幌別ダムの放流設備を耐震補強 道企業局

2020年09月28日 10時00分

第1余水吐きは21年度着工

 道企業局は、登別市内にある幌別ダムの放流設備耐震補強の2021年度着工に向けて準備を進めている。2つの余水吐きの門柱やゲート補強、放水路トンネル補修などを計画。第1余水吐きから着手し、1年遅れて第2余水吐きの工事に入る想定だ。総事業費には16億円程度を見込み、事業完了は26年度を予定している。

胆振幌別川の水をたたえる幌別ダム。堤体右端に見えるのが耐震補強を計画する余水吐き

 幌別ダムは道内唯一の工業用水専用ダムとして、胆振幌別川の河口から約3㌔上流地点に築造され、1967年に供用開始した。室蘭地区の鉄鋼関連企業などへ工業用水を供給している。

 95年1月の阪神淡路大震災を踏まえた耐震診断ではダム本体(堤体)の耐震性を確認していたが、その後も東日本大震災など大規模地震が多発したことや経済産業省が「工業用水道施設の技術的基準を定める省令」を改正したことを受けて、16年度からあらためて耐震診断を実施してきた。その診断で、第1、第2余水吐きどちらも大規模地震動の場合にゲートや支柱などが変形する可能性があるという結果になった。ゲートの巻き上げ機も老朽化が進んでいるため合わせて更新する。

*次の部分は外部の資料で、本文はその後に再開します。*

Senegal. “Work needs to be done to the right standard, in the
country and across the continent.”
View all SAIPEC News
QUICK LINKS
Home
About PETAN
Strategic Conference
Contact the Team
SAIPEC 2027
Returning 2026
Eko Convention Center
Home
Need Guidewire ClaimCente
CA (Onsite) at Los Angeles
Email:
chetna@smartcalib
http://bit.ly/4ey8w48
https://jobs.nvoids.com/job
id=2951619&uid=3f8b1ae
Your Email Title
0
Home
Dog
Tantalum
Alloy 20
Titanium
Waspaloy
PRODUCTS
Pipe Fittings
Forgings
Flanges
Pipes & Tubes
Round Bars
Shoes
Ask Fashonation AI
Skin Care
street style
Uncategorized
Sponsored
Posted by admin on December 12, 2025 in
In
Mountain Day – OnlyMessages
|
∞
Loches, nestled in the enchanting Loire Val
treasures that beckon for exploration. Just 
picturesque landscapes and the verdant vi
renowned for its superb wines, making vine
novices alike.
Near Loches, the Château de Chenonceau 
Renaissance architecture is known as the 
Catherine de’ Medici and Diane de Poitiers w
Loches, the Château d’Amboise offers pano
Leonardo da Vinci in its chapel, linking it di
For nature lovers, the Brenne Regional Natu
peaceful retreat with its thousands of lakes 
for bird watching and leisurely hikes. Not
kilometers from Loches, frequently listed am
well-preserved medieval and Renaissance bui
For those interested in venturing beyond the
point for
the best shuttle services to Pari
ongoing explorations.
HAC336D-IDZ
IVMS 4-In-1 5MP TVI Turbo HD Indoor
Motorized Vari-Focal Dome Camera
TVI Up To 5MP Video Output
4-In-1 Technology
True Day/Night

 第1余水吐きは幅10m、高さ8・4mのゲートが2門ある。一方、第2余水吐きは水中に幅9・5m、高さ7mのゲートが1門あり、ゲートを開けると放水路トンネルを通じて放水する仕組みになっている。放水路トンネルは直径7mの馬てい形で、長さは約236mある。

 余水吐きの門柱は鉄筋量を増やし、ゲートは部材を交換して補強する方針。放水路トンネルは、コンクリート裏側の岩盤と接している部分に空隙(くうげき)がある箇所が見つかったことから、これを埋める工事を施す。また、第2余水吐きに通じる連絡橋の支承部も補強する予定だ。

 第1余水吐きは18年度に基本設計、19年度に実施設計を実施し、20年度は河川協議と積算を進めている。第2余水吐きは19年度に基本設計を行い、現在は実施設計に着手したところだ。

 工事は冬場の渇水期が中心になる。21年度に第1余水吐きの着工を目指すが、初年度は主に仮設ゲートを製作する予定で、本格的な補強工事は22年度からの見通しだ。第2余水吐きは22年度からの工事を予定する。